## [To do]
The listing below should be reproduced precisely, except for its images.

==================================================

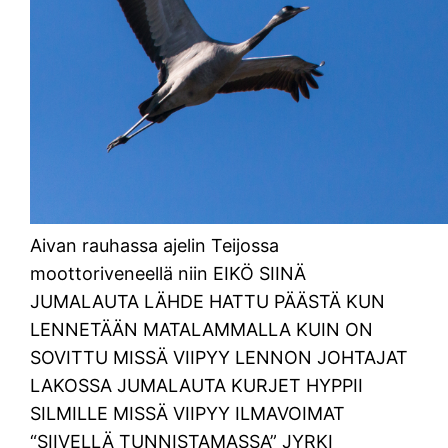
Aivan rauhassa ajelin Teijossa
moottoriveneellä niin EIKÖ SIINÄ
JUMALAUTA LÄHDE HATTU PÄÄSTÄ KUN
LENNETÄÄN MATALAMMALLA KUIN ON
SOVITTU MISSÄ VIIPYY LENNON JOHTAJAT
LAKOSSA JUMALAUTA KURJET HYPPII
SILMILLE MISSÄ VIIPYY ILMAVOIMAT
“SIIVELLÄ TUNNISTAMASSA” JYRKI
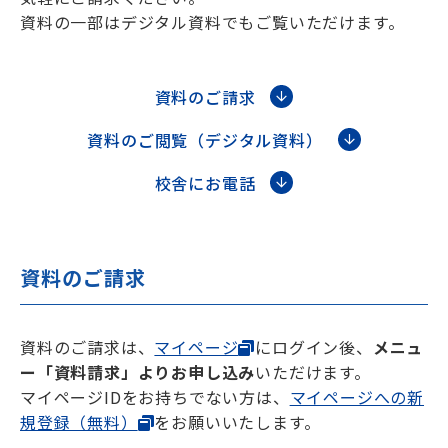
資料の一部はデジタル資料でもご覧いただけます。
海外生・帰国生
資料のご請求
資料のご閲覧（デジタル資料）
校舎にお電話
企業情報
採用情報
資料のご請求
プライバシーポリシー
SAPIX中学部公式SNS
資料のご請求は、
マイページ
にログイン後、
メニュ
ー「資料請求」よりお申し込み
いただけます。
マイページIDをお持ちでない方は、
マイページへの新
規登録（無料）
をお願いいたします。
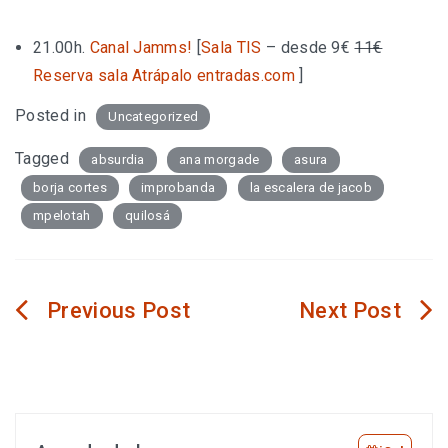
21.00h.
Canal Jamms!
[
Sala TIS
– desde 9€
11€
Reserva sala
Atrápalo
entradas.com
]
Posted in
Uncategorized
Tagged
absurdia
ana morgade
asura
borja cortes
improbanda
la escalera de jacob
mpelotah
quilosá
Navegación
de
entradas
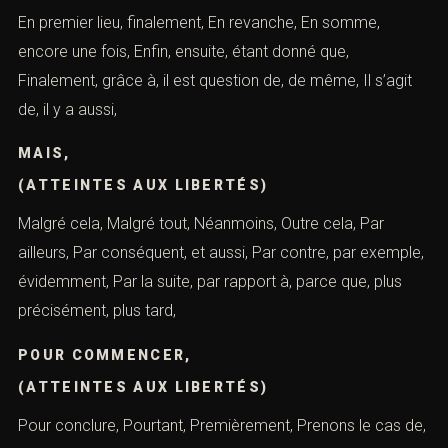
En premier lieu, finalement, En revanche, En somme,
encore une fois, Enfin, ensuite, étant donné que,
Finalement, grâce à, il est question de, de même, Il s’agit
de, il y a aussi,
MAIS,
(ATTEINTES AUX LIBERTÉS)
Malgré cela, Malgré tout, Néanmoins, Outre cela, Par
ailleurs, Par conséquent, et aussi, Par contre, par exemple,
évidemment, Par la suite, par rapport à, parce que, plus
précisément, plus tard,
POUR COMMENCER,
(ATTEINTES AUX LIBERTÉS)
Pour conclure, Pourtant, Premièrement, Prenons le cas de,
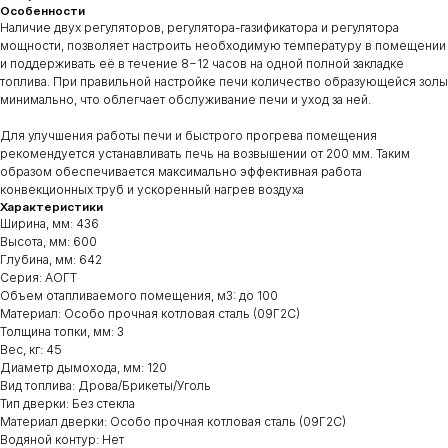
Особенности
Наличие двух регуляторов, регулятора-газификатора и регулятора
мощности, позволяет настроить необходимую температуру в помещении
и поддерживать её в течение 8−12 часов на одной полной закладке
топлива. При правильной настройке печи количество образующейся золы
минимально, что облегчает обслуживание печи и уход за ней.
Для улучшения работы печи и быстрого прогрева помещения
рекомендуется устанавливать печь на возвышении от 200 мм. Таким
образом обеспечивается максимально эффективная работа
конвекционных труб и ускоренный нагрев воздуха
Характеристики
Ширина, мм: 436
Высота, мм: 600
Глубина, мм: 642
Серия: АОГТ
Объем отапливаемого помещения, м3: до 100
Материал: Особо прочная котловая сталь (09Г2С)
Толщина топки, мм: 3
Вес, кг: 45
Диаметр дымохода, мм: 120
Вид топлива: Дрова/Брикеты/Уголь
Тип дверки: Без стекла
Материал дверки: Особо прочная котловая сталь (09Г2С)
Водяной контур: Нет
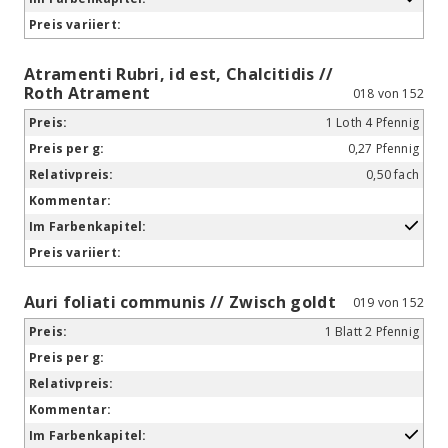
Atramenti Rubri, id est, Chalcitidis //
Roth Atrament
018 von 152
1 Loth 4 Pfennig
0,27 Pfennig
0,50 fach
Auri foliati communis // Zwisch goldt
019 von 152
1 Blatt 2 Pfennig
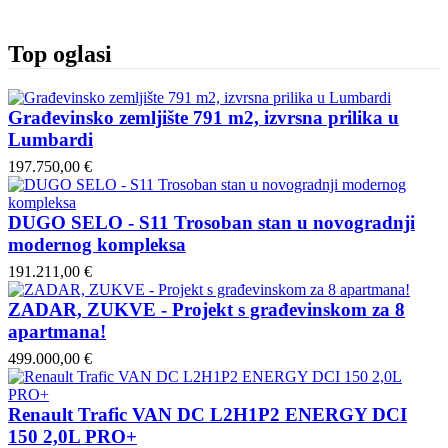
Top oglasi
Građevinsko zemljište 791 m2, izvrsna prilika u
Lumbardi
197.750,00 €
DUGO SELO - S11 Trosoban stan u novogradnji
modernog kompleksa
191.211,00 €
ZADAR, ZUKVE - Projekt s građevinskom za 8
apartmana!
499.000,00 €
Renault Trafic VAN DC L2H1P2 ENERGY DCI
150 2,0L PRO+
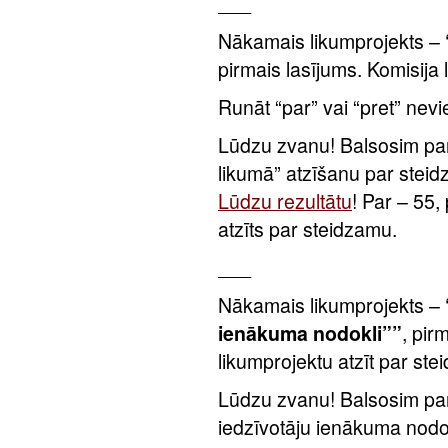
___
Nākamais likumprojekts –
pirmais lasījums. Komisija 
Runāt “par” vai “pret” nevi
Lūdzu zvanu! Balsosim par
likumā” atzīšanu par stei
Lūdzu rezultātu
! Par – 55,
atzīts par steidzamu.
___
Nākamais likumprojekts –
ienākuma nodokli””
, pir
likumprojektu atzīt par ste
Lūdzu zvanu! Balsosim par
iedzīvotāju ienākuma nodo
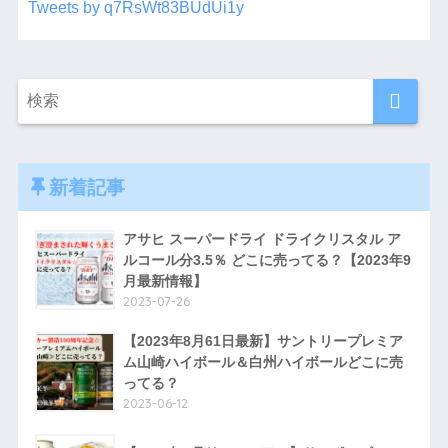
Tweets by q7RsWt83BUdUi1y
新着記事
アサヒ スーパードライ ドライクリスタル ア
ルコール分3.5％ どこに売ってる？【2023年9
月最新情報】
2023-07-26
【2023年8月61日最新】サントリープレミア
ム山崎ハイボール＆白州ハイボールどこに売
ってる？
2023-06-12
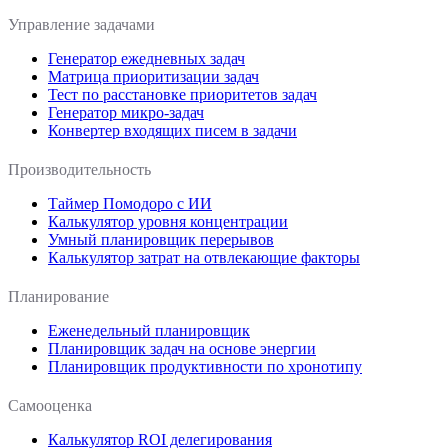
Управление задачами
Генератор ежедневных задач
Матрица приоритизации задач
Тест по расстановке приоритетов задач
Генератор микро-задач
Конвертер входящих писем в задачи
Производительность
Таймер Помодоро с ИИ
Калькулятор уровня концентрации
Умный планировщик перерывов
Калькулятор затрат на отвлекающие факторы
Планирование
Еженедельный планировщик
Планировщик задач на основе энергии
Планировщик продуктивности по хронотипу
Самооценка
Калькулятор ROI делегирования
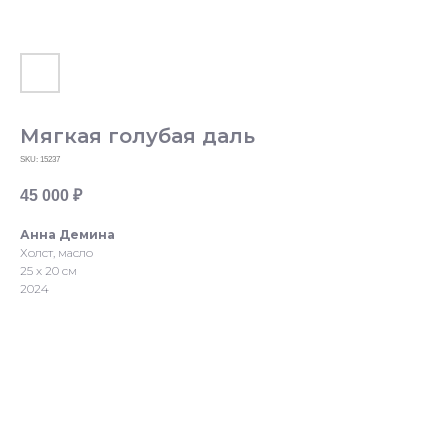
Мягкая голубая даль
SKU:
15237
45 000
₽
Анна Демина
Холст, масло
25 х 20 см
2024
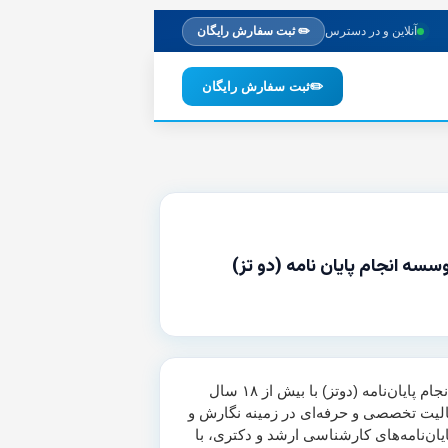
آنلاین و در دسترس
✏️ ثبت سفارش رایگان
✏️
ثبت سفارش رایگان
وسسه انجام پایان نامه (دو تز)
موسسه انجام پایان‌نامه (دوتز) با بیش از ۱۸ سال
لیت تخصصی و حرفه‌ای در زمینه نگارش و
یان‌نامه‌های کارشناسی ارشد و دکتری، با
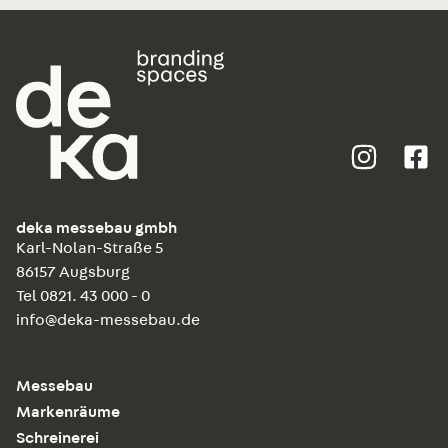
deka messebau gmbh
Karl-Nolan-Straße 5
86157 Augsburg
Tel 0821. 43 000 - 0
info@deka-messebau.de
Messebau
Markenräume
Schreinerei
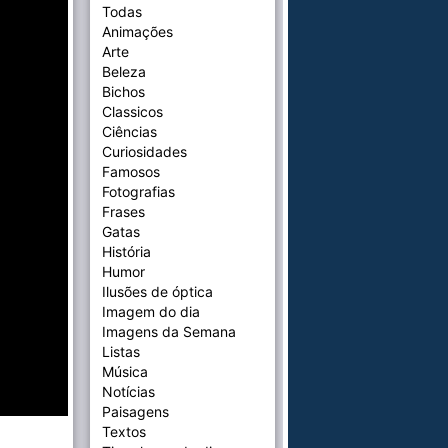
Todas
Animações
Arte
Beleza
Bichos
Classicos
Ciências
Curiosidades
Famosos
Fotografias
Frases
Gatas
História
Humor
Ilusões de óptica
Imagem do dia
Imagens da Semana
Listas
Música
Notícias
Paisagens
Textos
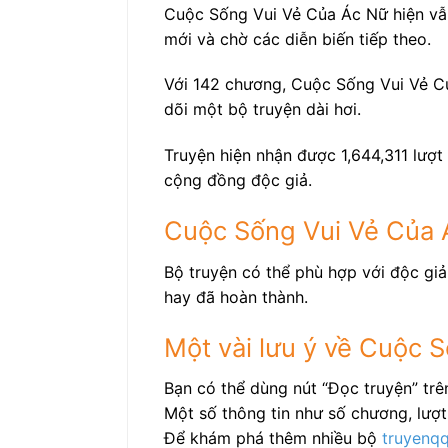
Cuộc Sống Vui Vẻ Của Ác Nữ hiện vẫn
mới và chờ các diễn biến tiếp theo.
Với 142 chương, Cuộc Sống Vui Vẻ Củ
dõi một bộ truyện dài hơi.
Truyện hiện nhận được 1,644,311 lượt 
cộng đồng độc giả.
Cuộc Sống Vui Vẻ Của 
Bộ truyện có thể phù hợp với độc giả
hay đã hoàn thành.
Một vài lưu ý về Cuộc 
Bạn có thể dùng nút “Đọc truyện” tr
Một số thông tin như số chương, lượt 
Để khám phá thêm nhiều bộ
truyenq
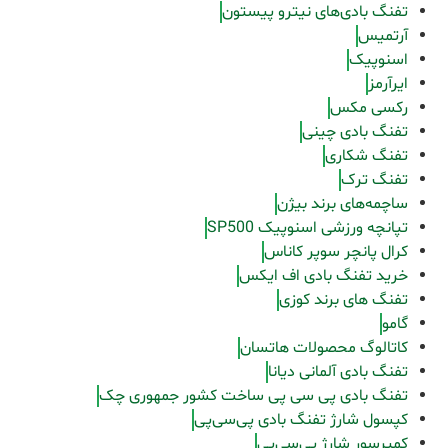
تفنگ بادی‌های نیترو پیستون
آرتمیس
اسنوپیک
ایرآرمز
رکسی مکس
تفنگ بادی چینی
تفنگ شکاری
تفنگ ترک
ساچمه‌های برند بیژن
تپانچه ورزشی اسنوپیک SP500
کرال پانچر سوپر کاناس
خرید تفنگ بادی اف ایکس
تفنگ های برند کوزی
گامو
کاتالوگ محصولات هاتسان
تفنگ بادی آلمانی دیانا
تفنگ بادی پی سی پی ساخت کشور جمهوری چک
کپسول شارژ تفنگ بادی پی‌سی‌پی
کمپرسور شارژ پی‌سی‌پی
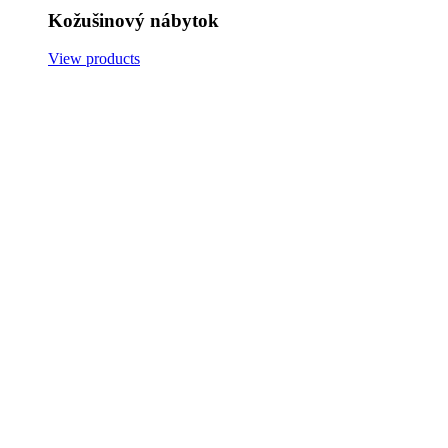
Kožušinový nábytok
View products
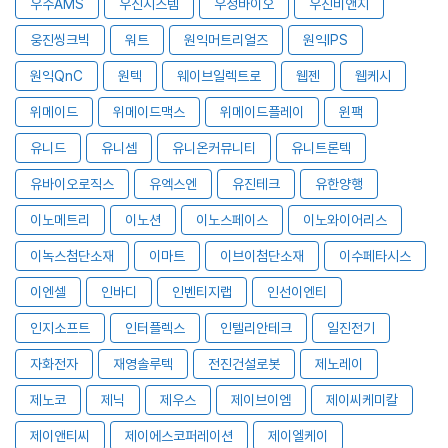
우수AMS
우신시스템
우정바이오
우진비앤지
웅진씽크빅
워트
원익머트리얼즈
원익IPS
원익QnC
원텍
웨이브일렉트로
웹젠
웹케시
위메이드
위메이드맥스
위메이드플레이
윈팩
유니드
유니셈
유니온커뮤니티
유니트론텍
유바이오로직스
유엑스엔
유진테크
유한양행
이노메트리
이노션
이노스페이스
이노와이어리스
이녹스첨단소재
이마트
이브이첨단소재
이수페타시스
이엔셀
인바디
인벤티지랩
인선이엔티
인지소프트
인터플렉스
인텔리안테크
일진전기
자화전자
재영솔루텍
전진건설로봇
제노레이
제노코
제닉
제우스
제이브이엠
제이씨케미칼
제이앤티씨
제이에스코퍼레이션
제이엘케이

==================================================

## [Written solution]
Aivan rauhassa ajelin Teijossa
moottoriveneellä niin EIKÖ SIINÄ
JUMALAUTA LÄHDE HATTU PÄÄSTÄ KUN
LENNETÄÄN MATALAMMALLA KUIN ON
SOVITTU MISSÄ VIIPYY LENNON JOHTAJAT
LAKOSSA JUMALAUTA KURJET HYPPII
SILMILLE MISSÄ VIIPYY ILMAVOIMAT
“SIIVELLÄ TUNNISTAMASSA” JYRKI
資料の一部はデジタル資料でもご覧いただけます。
海外生・帰国生
資料のご請求
資料のご閲覧（デジタル資料）
校舎にお電話
企業情報
採用情報
資料のご請求
プライバシーポリシー
SAPIX中学部公式SNS
資料のご請求は、
マイページ
にログイン後、
メニュ
ー「資料請求」よりお申し込み
いただけます。
マイページIDをお持ちでない方は、
マイページへの新
規登録（無料）
をお願いいたします。
21.00h.
Canal Jamms!
[
Sala TIS
– desde 9€
11€
Reserva sala
Atrápalo
entradas.com
]
Posted in
Uncategorized
Tagged
absurdia
ana morgade
asura
borja cortes
improbanda
la escalera de jacob
mpelotah
quilosá
Navegación
de
entradas
En premier lieu, finalement, En revanche, En somme,
encore une fois, Enfin, ensuite, étant donné que,
Finalement, grâce à, il est question de, de même, Il s’agit
de, il y a aussi,
MAIS,
(ATTEINTES AUX LIBERTÉS)
Malgré cela, Malgré tout, Néanmoins, Outre cela, Par
ailleurs, Par conséquent, et aussi, Par contre, par exemple,
évidemment, Par la suite, par rapport à, parce que, plus
précisément, plus tard,
POUR COMMENCER,
(ATTEINTES AUX LIBERTÉS)
Pour conclure, Pourtant, Premièrement, Prenons le cas de,
Особенности
Наличие двух регуляторов, регулятора-газификатора и регулятора
мощности, позволяет настроить необходимую температуру в помещении
и поддерживать её в течение 8−12 часов на одной полной закладке
топлива. При правильной настройке печи количество образующейся золы
минимально, что облегчает обслуживание печи и уход за ней.
Для улучшения работы печи и быстрого прогрева помещения
рекомендуется устанавливать печь на возвышении от 200 мм. Таким
образом обеспечивается максимально эффективная работа
конвекционных труб и ускоренный нагрев воздуха
Характеристики
Ширина, мм: 436
Высота, мм: 600
Глубина, мм: 642
Серия: АОГТ
Объем отапливаемого помещения, м3: до 100
Материал: Особо прочная котловая сталь (09Г2С)
Толщина топки, мм: 3
Вес, кг: 45
Диаметр дымохода, мм: 120
Вид топлива: Дрова/Брикеты/Уголь
Тип дверки: Без стекла
Материал дверки: Особо прочная котловая сталь (09Г2С)
Водяной контур: Нет
Atramenti Rubri, id est, Chalcitidis //
Roth Atrament
018 von 152
1 Loth 4 Pfennig
0,27 Pfennig
0,50 fach
Auri foliati communis // Zwisch goldt
019 von 152
1 Blatt 2 Pfennig
Top oglasi
Građevinsko zemljište 791 m2, izvrsna prilika u
Lumbardi
197.750,00 €
DUGO SELO - S11 Trosoban stan u novogradnji
modernog kompleksa
191.211,00 €
ZADAR, ZUKVE - Projekt s građevinskom za 8
apartmana!
499.000,00 €
Renault Trafic VAN DC L2H1P2 ENERGY DCI
150 2,0L PRO+
___
Nākamais likumprojekts –
pirmais lasījums. Komisija 
Runāt “par” vai “pret” nevi
Lūdzu zvanu! Balsosim par
likumā” atzīšanu par stei
Lūdzu rezultātu
! Par – 55,
atzīts par steidzamu.
___
Nākamais likumprojekts –
ienākuma nodokli””
, pir
likumprojektu atzīt par ste
Lūdzu zvanu! Balsosim par
iedzīvotāju ienākuma nodo
Tweets by q7RsWt83BUdUi1y
新着記事
アサヒ スーパードライ ドライクリスタル ア
ルコール分3.5％ どこに売ってる？【2023年9
月最新情報】
2023-07-26
【2023年8月61日最新】サントリープレミア
ム山崎ハイボール＆白州ハイボールどこに売
ってる？
2023-06-12
Управление задачами
Генератор ежедневных задач
Матрица приоритизации задач
Тест по расстановке приоритетов задач
Генератор микро-задач
Конвертер входящих писем в задачи
Производительность
Таймер Помодоро с ИИ
Калькулятор уровня концентрации
Умный планировщик перерывов
Калькулятор затрат на отвлекающие факторы
Планирование
Еженедельный планировщик
Планировщик задач на основе энергии
Планировщик продуктивности по хронотипу
Самооценка
Калькулятор ROI делегирования
Мягкая голубая даль
SKU:
15237
45 000
₽
Анна Демина
Холст, масло
25 х 20 см
2024
آنلاین و در دسترس
✏️ ثبت سفارش رایگان
✏️
ثبت سفارش رایگان
وسسه انجام پایان نامه (دو تز)
موسسه انجام پایان‌نامه (دوتز) با بیش از ۱۸ سال
لیت تخصصی و حرفه‌ای در زمینه نگارش و
یان‌نامه‌های کارشناسی ارشد و دکتری، با
deka messebau gmbh
Karl-Nolan-Straße 5
86157 Augsburg
Tel 0821. 43 000 - 0
info@deka-messebau.de
Messebau
Markenräume
Schreinerei
Todas
Animações
Arte
Beleza
Bichos
Classicos
Ciências
Curiosidades
Famosos
Fotografias
Frases
Gatas
História
Humor
Ilusões de óptica
Imagem do dia
Imagens da Semana
Listas
Música
Notícias
Paisagens
Textos
Cuộc Sống Vui Vẻ Của Ác Nữ hiện vẫn
mới và chờ các diễn biến tiếp theo.
Với 142 chương, Cuộc Sống Vui Vẻ Củ
dõi một bộ truyện dài hơi.
Truyện hiện nhận được 1,644,311 lượt 
cộng đồng độc giả.
Cuộc Sống Vui Vẻ Của 
Bộ truyện có thể phù hợp với độc giả
hay đã hoàn thành.
Một vài lưu ý về Cuộc 
Bạn có thể dùng nút “Đọc truyện” tr
Một số thông tin như số chương, lượt 
Để khám phá thêm nhiều bộ
truyenq
تفنگ بادی‌های نیترو پیستون
آرتمیس
اسنوپیک
ایرآرمز
رکسی مکس
تفنگ بادی چینی
تفنگ شکاری
تفنگ ترک
ساچمه‌های برند بیژن
تپانچه ورزشی اسنوپیک SP500
کرال پانچر سوپر کاناس
خرید تفنگ بادی اف ایکس
تفنگ های برند کوزی
گامو
کاتالوگ محصولات هاتسان
تفنگ بادی آلمانی دیانا
تفنگ بادی پی سی پی ساخت کشور جمهوری چک
کپسول شارژ تفنگ بادی پی‌سی‌پی
کمپرسور شارژ پی‌سی‌پی
Kožušinový nábytok
View products
우수AMS
우신시스템
우정바이오
우진비앤지
웅진씽크빅
워트
원익머트리얼즈
원익IPS
원익QnC
원텍
웨이브일렉트로
웹젠
웹케시
위메이드
위메이드맥스
위메이드플레이
윈팩
유니드
유니셈
유니온커뮤니티
유니트론텍
유바이오로직스
유엑스엔
유진테크
유한양행
이노메트리
이노션
이노스페이스
이노와이어리스
이녹스첨단소재
이마트
이브이첨단소재
이수페타시스
이엔셀
인바디
인벤티지랩
인선이엔티
인지소프트
인터플렉스
인텔리안테크
일진전기
자화전자
재영솔루텍
전진건설로봇
제노레이
제노코
제닉
제우스
제이브이엠
제이씨케미칼
제이앤티씨
제이에스코퍼레이션
제이엘케이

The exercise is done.